[Dataset entries]
--------------------------------

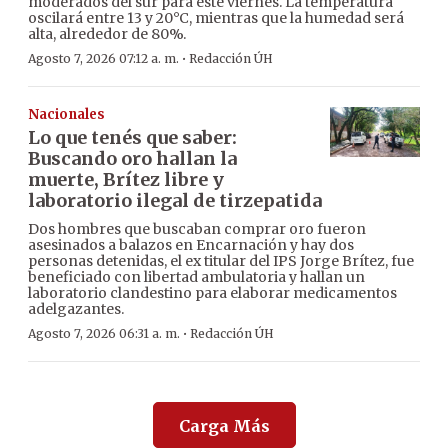
moderados del sur para este viernes. La temperatura
oscilará entre 13 y 20°C, mientras que la humedad será
alta, alrededor de 80%.
·
Agosto 7, 2026 07:12 a. m.
Redacción ÚH
Nacionales
Lo que tenés que saber:
Buscando oro hallan la
muerte, Brítez libre y
laboratorio ilegal de tirzepatida
Dos hombres que buscaban comprar oro fueron
asesinados a balazos en Encarnación y hay dos
personas detenidas, el ex titular del IPS Jorge Brítez, fue
beneficiado con libertad ambulatoria y hallan un
laboratorio clandestino para elaborar medicamentos
adelgazantes.
·
Agosto 7, 2026 06:31 a. m.
Redacción ÚH
Carga Más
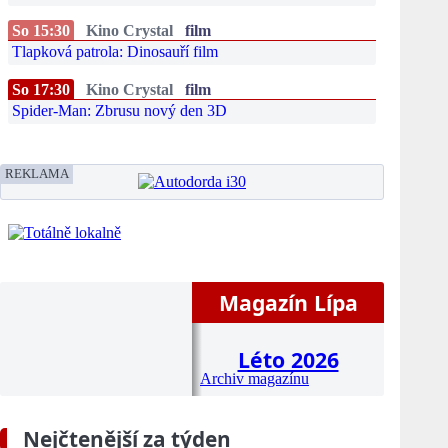
So 15:30
Kino Crystal
film
Tlapková patrola: Dinosauří film
So 17:30
Kino Crystal
film
Spider-Man: Zbrusu nový den 3D
REKLAMA
Magazín Lípa
Léto 2026
Archiv magazínu
Nejčtenější za týden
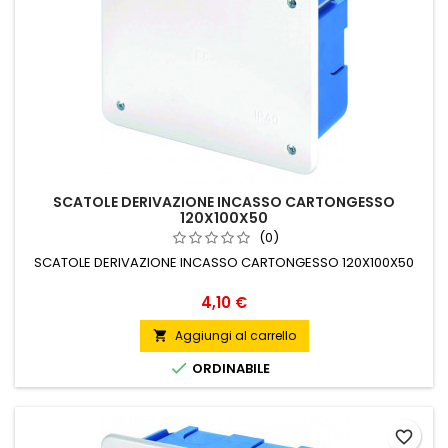
SCATOLE DERIVAZIONE INCASSO CARTONGESSO
120X100X50
(0)
SCATOLE DERIVAZIONE INCASSO CARTONGESSO 120X100X50
Prezzo
4,10 €
Aggiungi al carrello


ORDINABILE
favorite_border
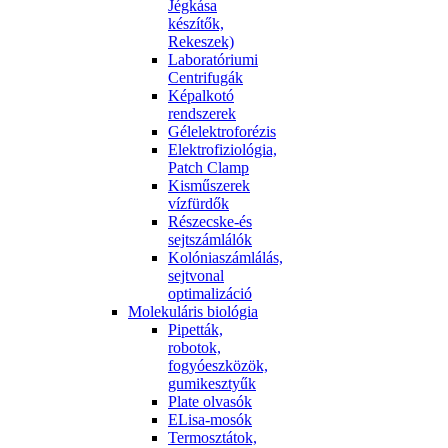
Jégkása
készítők,
Rekeszek)
Laboratóriumi
Centrifugák
Képalkotó
rendszerek
Gélelektroforézis
Elektrofiziológia,
Patch Clamp
Kisműszerek
vízfürdők
Részecske-és
sejtszámlálók
Kolóniaszámlálás,
sejtvonal
optimalizáció
Molekuláris biológia
Pipetták,
robotok,
fogyóeszközök,
gumikesztyűk
Plate olvasók
ELisa-mosók
Termosztátok,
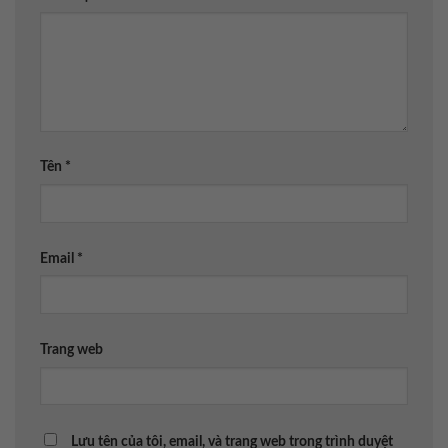
Tên
*
Email
*
Trang web
Lưu tên của tôi, email, và trang web trong trình duyệt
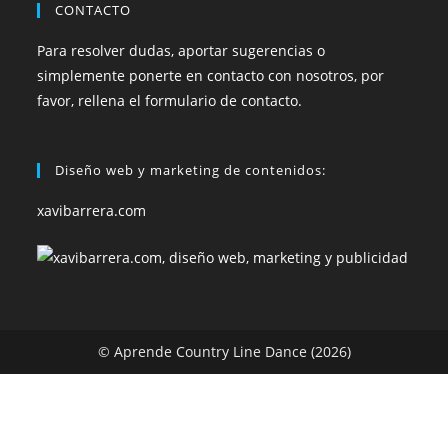
CONTACTO
Para resolver dudas, aportar sugerencias o
simplemente ponerte en contacto con nosotros, por
favor, rellena el formulario de contacto.
Diseño web y marketing de contenidos:
xavibarrera.com
© Aprende Country Line Dance (2026)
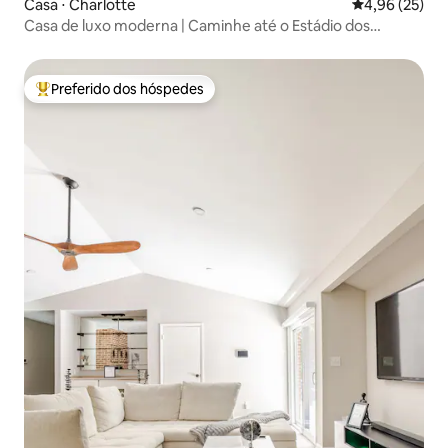
Casa ⋅ Charlotte
4,96 de uma a
4,96 (25)
Casa de luxo moderna | Caminhe até o Estádio dos
Panthers
Preferido dos hóspedes
Entre os melhores preferidos dos hóspedes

--------------------------------

**Required action:** Drop the images and transcribe the entries above exactly.

**Answer box:**
moderados del sur para este viernes. La temperatura
oscilará entre 13 y 20°C, mientras que la humedad será
alta, alrededor de 80%.
·
Agosto 7, 2026 07:12 a. m.
Redacción ÚH
Nacionales
Lo que tenés que saber:
Buscando oro hallan la
muerte, Brítez libre y
laboratorio ilegal de tirzepatida
Dos hombres que buscaban comprar oro fueron
asesinados a balazos en Encarnación y hay dos
personas detenidas, el ex titular del IPS Jorge Brítez, fue
beneficiado con libertad ambulatoria y hallan un
laboratorio clandestino para elaborar medicamentos
adelgazantes.
·
Agosto 7, 2026 06:31 a. m.
Redacción ÚH
Carga Más
So 15:30
Kino Crystal
film
Tlapková patrola: Dinosauří film
So 17:30
Kino Crystal
film
Spider-Man: Zbrusu nový den 3D
REKLAMA
Magazín Lípa
Léto 2026
Archiv magazínu
Nejčtenější za týden
SCATOLE DERIVAZIONE INCASSO CARTONGESSO
120X100X50
(0)
SCATOLE DERIVAZIONE INCASSO CARTONGESSO 120X100X50
Prezzo
4,10 €
Aggiungi al carrello


ORDINABILE
favorite_border
Jégkása
készítők,
Rekeszek)
Laboratóriumi
Centrifugák
Képalkotó
rendszerek
Gélelektroforézis
Elektrofiziológia,
Patch Clamp
Kisműszerek
vízfürdők
Részecske-és
sejtszámlálók
Kolóniaszámlálás,
sejtvonal
optimalizáció
Molekuláris biológia
Pipetták,
robotok,
fogyóeszközök,
gumikesztyűk
Plate olvasók
ELisa-mosók
Termosztátok,
Tên
*
Email
*
Trang web
Lưu tên của tôi, email, và trang web trong trình duyệt
CONTACTO
Para resolver dudas, aportar sugerencias o
simplemente ponerte en contacto con nosotros, por
favor, rellena el formulario de contacto.
Diseño web y marketing de contenidos:
xavibarrera.com
© Aprende Country Line Dance (2026)
Casa ⋅ Charlotte
4,96 de uma a
4,96 (25)
Casa de luxo moderna | Caminhe até o Estádio dos
Panthers
Preferido dos hóspedes
Entre os melhores preferidos dos hóspedes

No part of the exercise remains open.